Why am I feeling like such a downer?

  1. I’ve already grieved for the end of these shows.

    I cried when Harry Potter ended. I felt the loss, knowing that Gilmore Girls was done when Rory showed up at her going-away party and the credits rolled. I’ve dealt with the feelings of emptiness and loss that comes with finishing something and knowing  that you can’t go back and experience it all again. And of course, there was a part of me that would have done quite a bit in order to get just ONE MORE PAGE or just ONE MORE MINUTE of these series, back at that time.

    But then I got over it. I know that post-series grief (pardon the expression), and I handled it by moving on, and reliving the beautiful moments we already had. Now that BOTH of these series are back in my life again, not with the friendly remembrances of familiar stories, but with NEW STORIES, I’m afraid I feel wronged. Why didn’t this happen years ago? Why couldn’t you have worked something out back then, back when I was crushed that the series was over? Where were you then, JK? Why didn’t you finish the series yourself, Amy Sherman-Palladino?

    I know these things couldn’t have been planned ahead. But some part of me feels like this is holding onto past events, rather than stepping ahead and making something new. Yes, I want these series to keep coming, but what will they even look like?

    Strangely enough, these series feel like long-lost friends, who disappeared for years but are now back and want to hug again and pretend like they never left. Are we that close still? I thought you had died. I’m not ready for hugs just yet.

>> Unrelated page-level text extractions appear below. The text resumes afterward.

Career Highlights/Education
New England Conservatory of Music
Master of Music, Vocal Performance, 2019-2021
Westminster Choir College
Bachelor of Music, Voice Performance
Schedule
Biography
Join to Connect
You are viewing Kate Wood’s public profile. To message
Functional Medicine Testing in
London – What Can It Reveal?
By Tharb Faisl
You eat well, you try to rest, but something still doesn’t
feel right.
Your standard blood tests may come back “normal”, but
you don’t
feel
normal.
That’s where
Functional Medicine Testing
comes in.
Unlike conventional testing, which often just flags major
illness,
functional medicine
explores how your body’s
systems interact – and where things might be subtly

  2. I don’t trust that these series were brought back for good reasons.

    This is pure speculation, I know, but it’s a thought that haunts me more than I’d like to admit. Why are these series being brought back now? Amy Sherman-Palladino has moved on. She’s done Bunheads (the critically acclaimed but short-lived series about little ballerinas that I could never get into). She’s supposed to have moved on, just like her audience was asked to.

    JK Rowling has done the same, and I’ve followed her to each of her other projects. She’s published  at least 4 unrelated books to Harry’s story, which has been satisfying and feels appropriate: I feel like I’m enjoying life after Harry, when I read these. I can see she’s doing well, and she CLEARLY doesn’t need the money. So why a play? (Why not something more accessible to the millions of fans Harry’s amassed over the years?) And why now? Why is this appropriate? Why try to turn this story into more money, when it feels like you’ve made  enough off this one story, this one character and world?

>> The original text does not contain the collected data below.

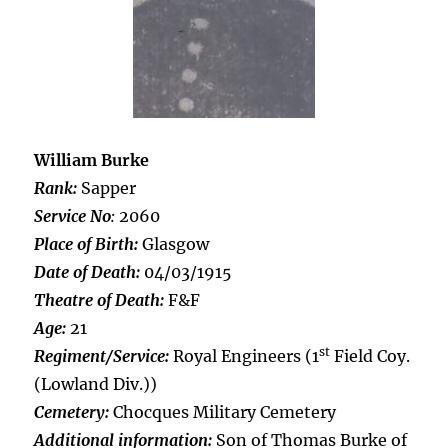
William Burke
Rank:
Sapper
Service No
:
2060
Place of Birth:
Glasgow
Date of Death:
04/03/1915
Theatre of Death:
F&F
Age:
21
st
Regiment/Service:
Royal Engineers (1
Field Coy.
(Lowland Div.))
Cemetery:
Chocques Military Cemetery
Additional information:
Son of Thomas Burke of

  3. I want these new versions to be done right.

    If we’re going back to Stars Hollow, you had best be bringing along Melissa McCarthy, because a Gilmore Girls without Sookie is absurd. And JK, if you expect us to all buy our tickets and shell out thousands and traipse along with you across continents to follow Harry, you are out of your mind.

    I know a remake/reboot/update of these series in this new form is exciting. (And theatre geek/daily Netflix watcher Kelsey is WILD about a new way to experience the magic.) But they’re also deeply concerning. Are we going to just have to trust that the series will do the old series justice? What about our headcanons? Whatever happened to “death of the author,” where you as the creator set down your creative control over these universes, offering it to your fans? These series had conclusions. They were finished. They are done, and they are now in the hands of us, the fans. Taking back creative control feels cheap, and I worry that our memories of “the good old days” of these series will be over.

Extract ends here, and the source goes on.